■ **Activity**: Quote exactly the lines from the one with "000 Betriebszyklen ersetzt werden" to the end of the data, both included; omit the pictures.

■ **Page-level text extractions**:

-- Opening Marker --

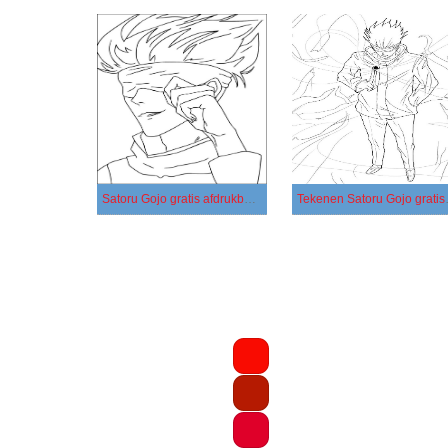
Satoru Gojo gratis afdrukbaar voor kinderen
Tekenen S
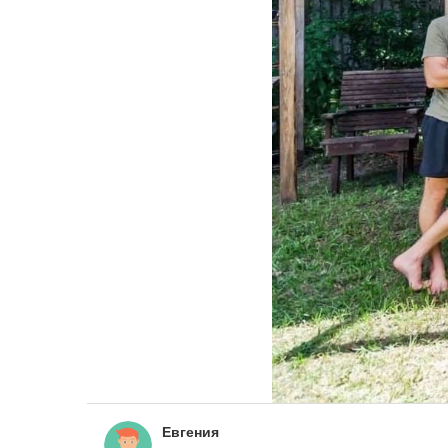
Евгения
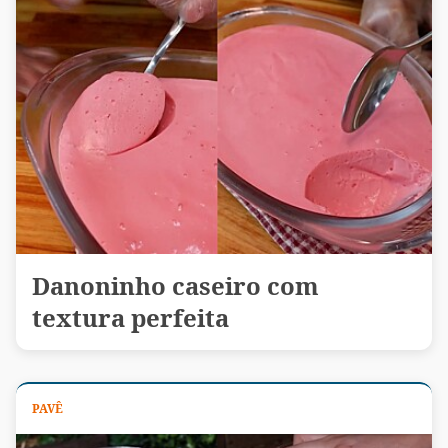
Danoninho caseiro com
textura perfeita
PAVÊ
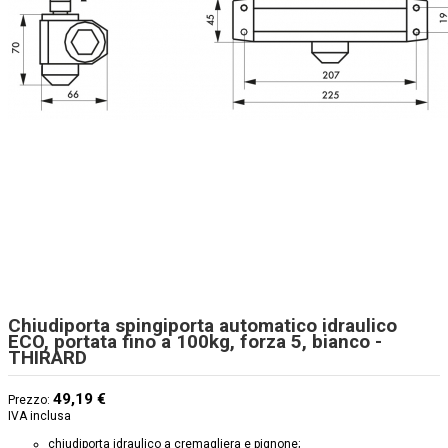
Chiudiporta spingiporta automatico idraulico
ECO, portata fino a 100kg, forza 5, bianco -
THIRARD
49,19 €
Prezzo:
IVA inclusa
chiudiporta idraulico a cremagliera e pignone;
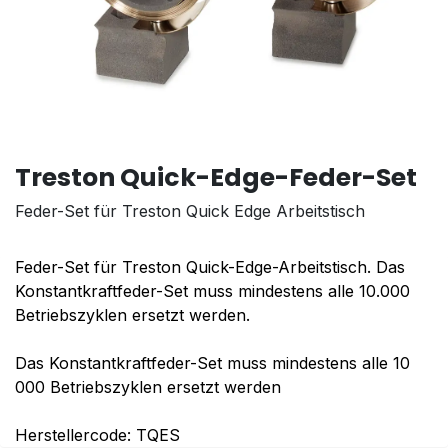
Treston Quick-Edge-Feder-Set
Feder-Set für Treston Quick Edge Arbeitstisch
Feder-Set für Treston Quick-Edge-Arbeitstisch. Das
Konstantkraftfeder-Set muss mindestens alle 10.000
Betriebszyklen ersetzt werden.
Das Konstantkraftfeder-Set muss mindestens alle 10
000 Betriebszyklen ersetzt werden
Herstellercode: TQES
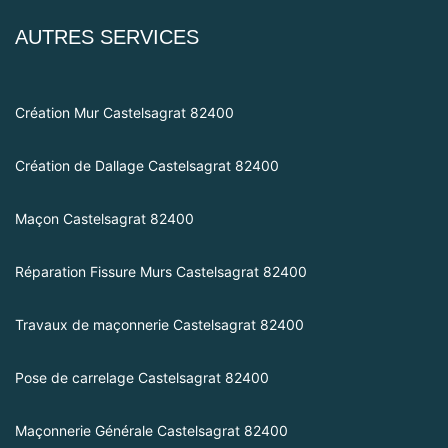
AUTRES SERVICES
Création Mur Castelsagrat 82400
Création de Dallage Castelsagrat 82400
Maçon Castelsagrat 82400
Réparation Fissure Murs Castelsagrat 82400
Travaux de maçonnerie Castelsagrat 82400
Pose de carrelage Castelsagrat 82400
Maçonnerie Générale Castelsagrat 82400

-- Closing Marker --

■ **Final answer**:
000 Betriebszyklen ersetzt werden
Herstellercode: TQES
AUTRES SERVICES
Création Mur Castelsagrat 82400
Création de Dallage Castelsagrat 82400
Maçon Castelsagrat 82400
Réparation Fissure Murs Castelsagrat 82400
Travaux de maçonnerie Castelsagrat 82400
Pose de carrelage Castelsagrat 82400
Maçonnerie Générale Castelsagrat 82400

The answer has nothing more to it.